Saturday, October 03, 2009
I'm ok today I just feel so sleepy. I got to accomplish all the things I need to finish. The XU NSTP peace park team finished their mural project in our peace park in school. It was amazing the artist paints well. I wish I have such good skills. This monday we will celebrate the Global Teacher's Day. They told me that I'm going to present something in the program. I don't think I could do that but I'm going to try. They also say we got to wear something special I would probably wear my favorite dress.

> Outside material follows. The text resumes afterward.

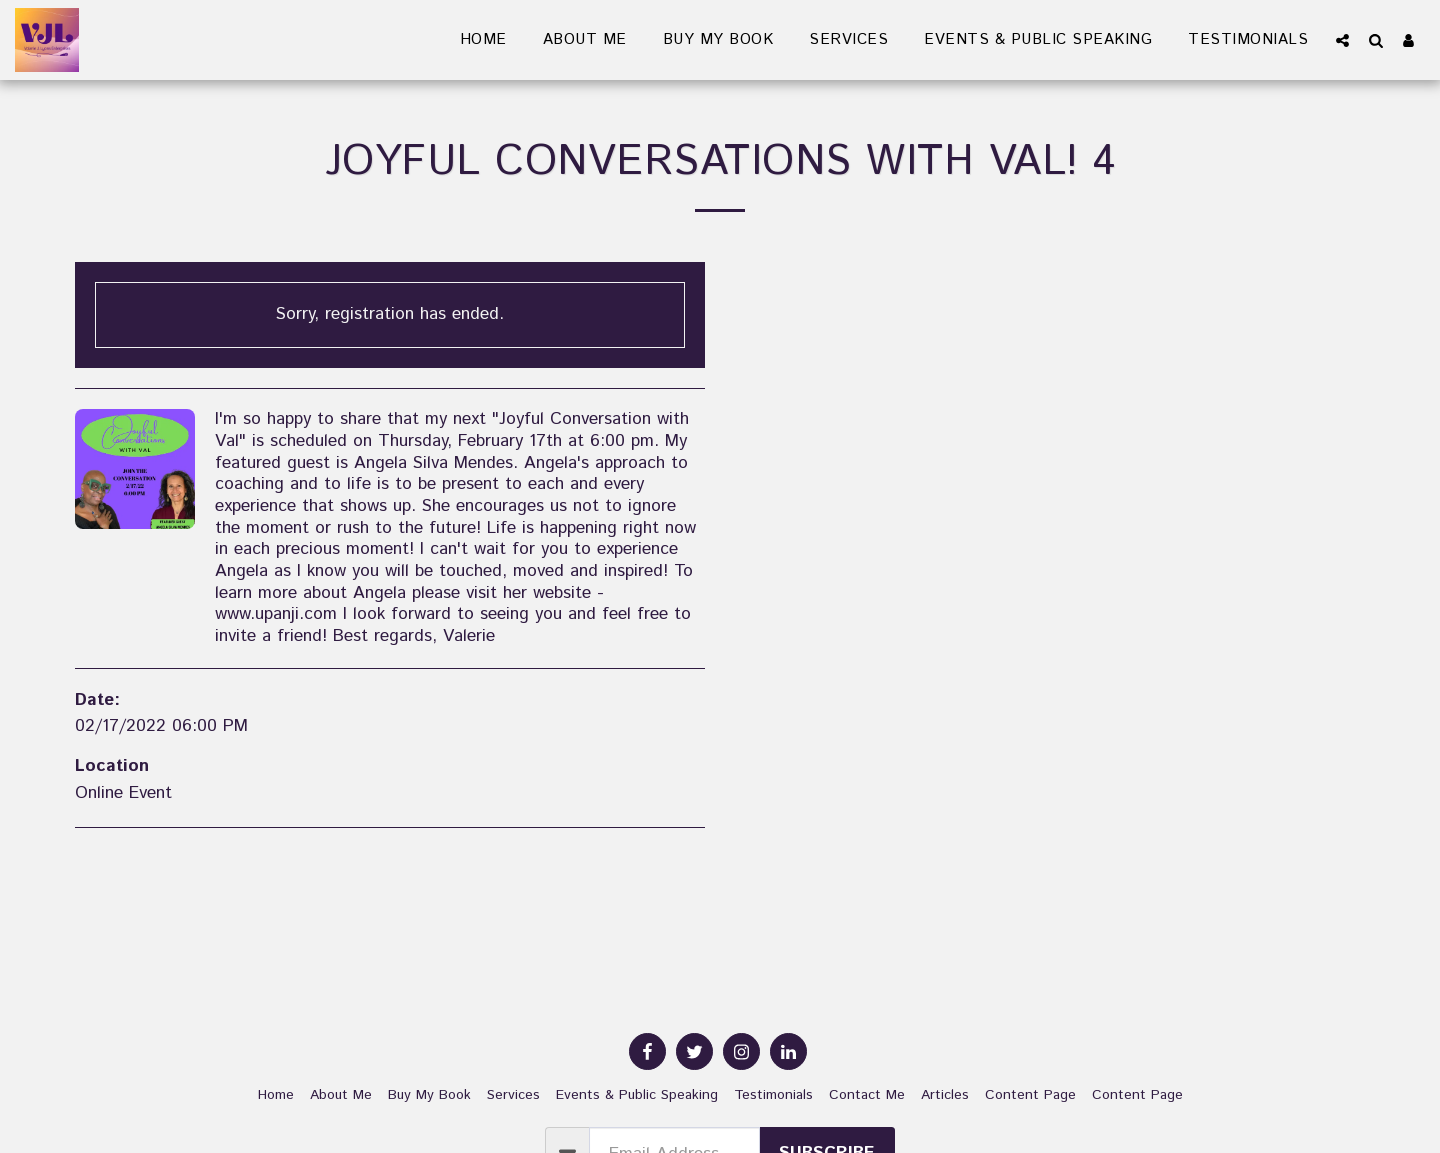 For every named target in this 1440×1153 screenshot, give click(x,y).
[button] (1342, 40)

I wonder if my kids will have a surprise for me but if they don't have it's ok.
Thursday, October 01, 2009
I'm taking things slowly but surely but the problem is what if I would be late for the deadlines, speaking of late I noticed that this week I almost got late everyday for school yikes I know I'm not being a model to them at this point in time. I'll try my best to wake up early probably tomorrow. I don't want to be late its just that I just woke up at 6am then when I'm out waiting for the vehicle it would take me years to wait. life seems mixed up. I'm trying to fix it anyway. I've been through a lot of task in school and I'm glad they are all done. The thing I'm worried are the grades of my kids. My grades are still waiting for me to calculate them I wish I could finish them by this week. I've finished some subjects but there are still pending more. yes! there will be no area work this Saturday but I got to be there for the students who are in charge in setting up the peace park in school. I'm busy this week for the GSP investiture. I wish they will be ready for it because I think they are not. I wish I have a partner to trained them I'm not martyr or a saint I might as well seek help with my co-teachers with a matching puss in boots look in Shrek the movie hehehe. Have a happy day ahead. Do pray for the flood victims in the Philippines.